Frequently Asked Questions
A. How is fold amplification calculated?
RNA amplification using the Van Gelder and Eberwine technique (Van Gelder 1990) utilizes an oligo(dT) primer containing the T7 RNA polymerase promoter for synthesis of first strand cDNA. The poly(A) tail at the end of mRNA sequences serves as the substrate for the binding of these primers. Since mRNA typically constitutes only 1-5% of the total RNA in the cell, only this fraction of the total RNA is amplified. The tissue type, its developmental state, and its health all influence the actual proportion of mRNA in a total RNA sample. Total RNA from brain, testes, and embryoic tissues may contain up to 4% mRNA, while RNA from many other tissues will have only 1% or less mRNA. The RNA isolation method can also influence mRNA content. The generally accepted average value for mRNA content is about 2% of a total RNA sample. When 1 µg of total RNA, 2% or 20 ng of which is mRNA, is amplified 1000-fold, yields of 20 µg aRNA (or cRNA) should be expected. You may observe higher fold amplification when starting with lower amounts of total RNA. This is because, in an in vitro transcription (IVT) reaction, a finite amount of RNA can be synthesized with the fixed amount of NTPs. When starting with less RNA, NTPs do not become limiting until the RNA is amplified beyond the typical 1000-2000-fold amplification levels seen with higher amounts of input RNA.
B. Why is RNA amplification necessary?
Glass microarray analysis experiments typically require 5-20 µg of total RNA per slide for sample labeling and hybridization. Thus, microarray-based gene expression analysis of very small samples [laser capture microdissection (LCM), tissue biopsies, or other clinical samples] is difficult due to the very low amounts of total RNA recovered from the samples. Linear amplification of RNA from small samples produces sufficient quantities of RNA for sample labeling and hybridization. Since the amplification technique is highly reproducible and maintains representation of the gene expression in the original sample, it is recommended for probe synthesis by most manufacturers of commercially available microarrays.
C. How do direct and indirect labeling of aRNA differ?
Direct labeling is incorporation of modified NTPs into amplification products during the IVT step of the amplification process. To make aRNA that is labeled with fluorescent dyes, a mixture of dye-modified and unmodified (or unlabeled) nucleotides are typically used in order to obtain an optimal ratio of dye-labeled to unlabeled nucleotide for maximal fluorescence. Usually ~200-400 µM of dye-labeled CTP is used with 1-3 mM unlabeled NTPs. Biotin-modified nucleotides are incorporated fairly well with T7 RNA polymerase. Ambion recommends using UTP:biotin-UTP ratios of 1:1 to 3:1. In general, labeled nucleotides are not incorporated as efficiently as unlabeled molecules during amplification, and therefore direct labeling does compromise sample yield. Furthermore, if both Cy5 and Cy3 are used in a direct labeling reaction, Cy5 is not incorporated as well as Cy3, and corrections during data analysis are necessary to adjust for this disparity.
Indirect labeling incorporates amino allyl UTP into amplification products during the IVT, and the amino allyl-modified aRNA produced is then chemically coupled to a detectable moiety such as a fluorescent dye or biotin. This method, though more time-consuming than direct labeling, can result in very highly labeled aRNA because amino allyl-modified UTP is incorporated very efficiently by T7 RNA polymerase.

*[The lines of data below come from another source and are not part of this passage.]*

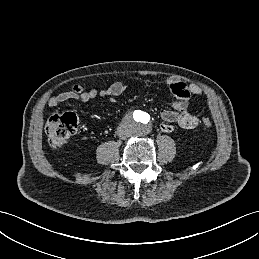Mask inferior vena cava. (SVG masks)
Wrapping results in <instances>:
<instances>
[{
  "instance_id": "obj_1",
  "label": "inferior vena cava",
  "mask_w": 259,
  "mask_h": 259,
  "mask_svg": "<svg viewBox=\"0 0 259 259\" xmlns=\"http://www.w3.org/2000/svg\"><path fill=\"white\" fill-rule=\"evenodd\" d=\"M118 136L121 138V139H126L128 137V134L127 133H124L122 131H118Z\"/></svg>"
}]
</instances>
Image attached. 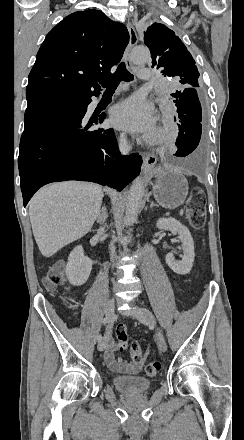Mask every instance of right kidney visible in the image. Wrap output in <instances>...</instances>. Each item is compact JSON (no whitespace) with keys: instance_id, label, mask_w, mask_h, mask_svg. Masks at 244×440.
Instances as JSON below:
<instances>
[{"instance_id":"ca27d5eb","label":"right kidney","mask_w":244,"mask_h":440,"mask_svg":"<svg viewBox=\"0 0 244 440\" xmlns=\"http://www.w3.org/2000/svg\"><path fill=\"white\" fill-rule=\"evenodd\" d=\"M92 270L90 258L84 256L82 246H76L69 254L65 274L72 286H83L87 282Z\"/></svg>"}]
</instances>
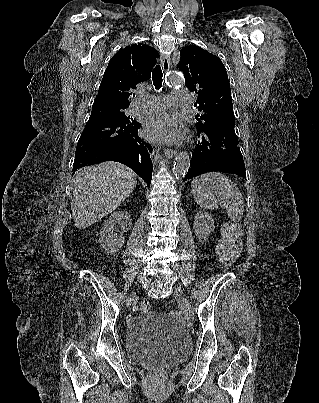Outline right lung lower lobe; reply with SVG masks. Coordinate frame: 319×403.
Here are the masks:
<instances>
[{
  "label": "right lung lower lobe",
  "mask_w": 319,
  "mask_h": 403,
  "mask_svg": "<svg viewBox=\"0 0 319 403\" xmlns=\"http://www.w3.org/2000/svg\"><path fill=\"white\" fill-rule=\"evenodd\" d=\"M140 127V123L130 120H88L77 144L73 171L104 161H117L134 170L149 186L152 147L141 139Z\"/></svg>",
  "instance_id": "98d812e1"
}]
</instances>
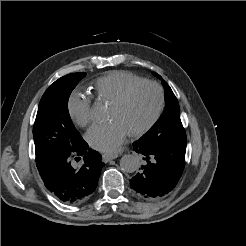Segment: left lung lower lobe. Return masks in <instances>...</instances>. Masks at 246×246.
Returning <instances> with one entry per match:
<instances>
[{"mask_svg":"<svg viewBox=\"0 0 246 246\" xmlns=\"http://www.w3.org/2000/svg\"><path fill=\"white\" fill-rule=\"evenodd\" d=\"M133 146L145 162L130 180L131 188L145 199L164 197L174 189L183 173L186 144H151L139 139Z\"/></svg>","mask_w":246,"mask_h":246,"instance_id":"1","label":"left lung lower lobe"}]
</instances>
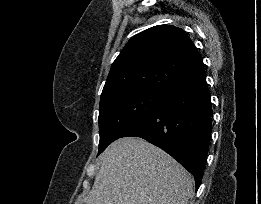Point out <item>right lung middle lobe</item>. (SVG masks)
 Instances as JSON below:
<instances>
[{
  "label": "right lung middle lobe",
  "mask_w": 261,
  "mask_h": 204,
  "mask_svg": "<svg viewBox=\"0 0 261 204\" xmlns=\"http://www.w3.org/2000/svg\"><path fill=\"white\" fill-rule=\"evenodd\" d=\"M165 93L155 90H123L101 98L98 155L150 112L162 100Z\"/></svg>",
  "instance_id": "right-lung-middle-lobe-1"
}]
</instances>
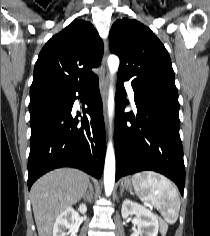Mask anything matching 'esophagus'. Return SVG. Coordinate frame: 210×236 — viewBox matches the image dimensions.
Here are the masks:
<instances>
[{
    "label": "esophagus",
    "mask_w": 210,
    "mask_h": 236,
    "mask_svg": "<svg viewBox=\"0 0 210 236\" xmlns=\"http://www.w3.org/2000/svg\"><path fill=\"white\" fill-rule=\"evenodd\" d=\"M108 43L105 41L104 44V53L101 63V77H100V85H101V96L103 102V115L105 120L106 127L108 126V117H107V91H108V83H109V73L107 69V58H108Z\"/></svg>",
    "instance_id": "1"
}]
</instances>
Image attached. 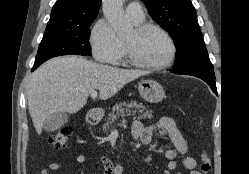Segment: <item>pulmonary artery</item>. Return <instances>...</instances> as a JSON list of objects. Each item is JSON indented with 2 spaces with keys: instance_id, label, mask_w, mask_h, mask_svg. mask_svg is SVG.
I'll return each instance as SVG.
<instances>
[{
  "instance_id": "obj_1",
  "label": "pulmonary artery",
  "mask_w": 249,
  "mask_h": 174,
  "mask_svg": "<svg viewBox=\"0 0 249 174\" xmlns=\"http://www.w3.org/2000/svg\"><path fill=\"white\" fill-rule=\"evenodd\" d=\"M126 13L131 19L140 20L144 18V12L139 2H130L126 7Z\"/></svg>"
}]
</instances>
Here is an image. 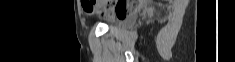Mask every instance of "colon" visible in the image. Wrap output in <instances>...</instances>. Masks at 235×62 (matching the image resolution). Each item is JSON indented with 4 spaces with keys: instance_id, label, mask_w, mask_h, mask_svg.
I'll use <instances>...</instances> for the list:
<instances>
[{
    "instance_id": "1",
    "label": "colon",
    "mask_w": 235,
    "mask_h": 62,
    "mask_svg": "<svg viewBox=\"0 0 235 62\" xmlns=\"http://www.w3.org/2000/svg\"><path fill=\"white\" fill-rule=\"evenodd\" d=\"M131 8H132V6L129 7V8H126V7H117V16H118L119 18L124 17L125 14L127 13V11H128L129 9H131Z\"/></svg>"
}]
</instances>
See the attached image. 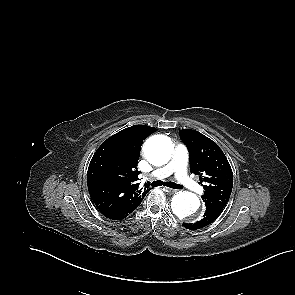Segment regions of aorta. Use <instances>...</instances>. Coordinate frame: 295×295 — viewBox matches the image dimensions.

D. What is the typical size range of amplified RNA?
A single round of amplification yields product sizes ranging from 200 bases to 6 kb. The majority of these products are approximately 1.5 kb in length. A second round of amplification will result in shorter products. We recommend using an Agilent 2100 bioanalyzer to visualize these products. Amplification products can be visualized by agarose gel electrophoresis; they will migrate as a smear. Although this data is still useful, it is less informative than bioanalyzer analysis.
E. What is the typical probe orientation for microarrays?
Oligonucleotides are single-stranded and therefore only anneal to their complement. Probes for microarrays are either generated from an RT reaction (cDNA) or from linear amplification (aRNA). Both probe synthesis methods generate antisense sequences. Most oligonucleotide arrays, therefore, are designed with sequences in the sense orientation.